§ **Collected data**
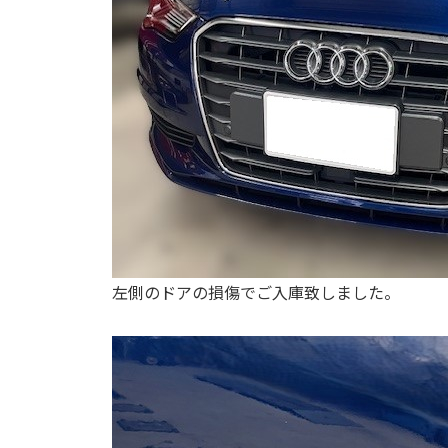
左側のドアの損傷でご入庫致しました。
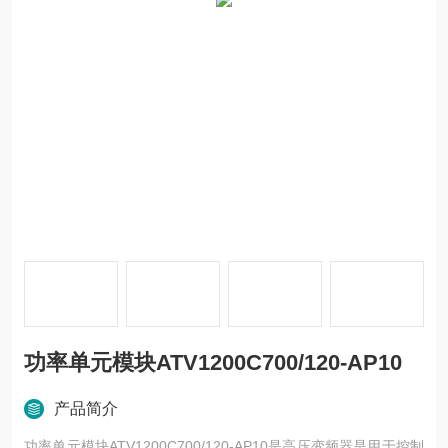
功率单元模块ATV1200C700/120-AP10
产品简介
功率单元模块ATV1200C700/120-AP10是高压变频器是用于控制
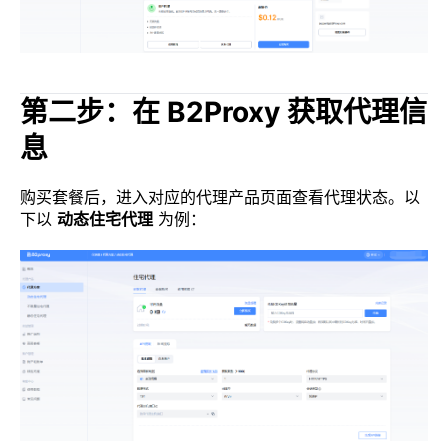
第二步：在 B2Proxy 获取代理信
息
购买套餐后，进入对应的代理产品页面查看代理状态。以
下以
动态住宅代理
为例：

§ **TASK DETAILS**
Could you repeat every entry above exactly, with each picture omitted?

§ **WRITTEN ANSWER**
左側のドアの損傷でご入庫致しました。
功率单元模块ATV1200C700/120-AP10
产品简介
功率单元模块ATV1200C700/120-AP10是高压变频器是用于控制
第二步：在 B2Proxy 获取代理信
息
购买套餐后，进入对应的代理产品页面查看代理状态。以
下以
动态住宅代理
为例：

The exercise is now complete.